What you have to do:
Give back each line of the listing below that contains the string "Оскара".

Task material:
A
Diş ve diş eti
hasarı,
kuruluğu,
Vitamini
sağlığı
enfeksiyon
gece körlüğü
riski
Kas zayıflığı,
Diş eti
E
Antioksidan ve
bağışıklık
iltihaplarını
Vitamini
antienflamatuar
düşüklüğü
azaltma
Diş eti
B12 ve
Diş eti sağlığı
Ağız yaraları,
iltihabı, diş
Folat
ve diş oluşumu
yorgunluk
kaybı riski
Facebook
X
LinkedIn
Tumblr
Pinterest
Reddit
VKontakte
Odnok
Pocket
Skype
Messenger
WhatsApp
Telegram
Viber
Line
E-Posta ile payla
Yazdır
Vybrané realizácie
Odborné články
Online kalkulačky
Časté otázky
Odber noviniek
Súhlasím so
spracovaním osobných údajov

---

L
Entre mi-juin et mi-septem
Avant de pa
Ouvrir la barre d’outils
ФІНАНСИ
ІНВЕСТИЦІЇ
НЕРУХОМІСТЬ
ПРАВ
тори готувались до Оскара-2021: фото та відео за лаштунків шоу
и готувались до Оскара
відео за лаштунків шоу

Answer to this task:
тори готувались до Оскара-2021: фото та відео за лаштунків шоу
и готувались до Оскара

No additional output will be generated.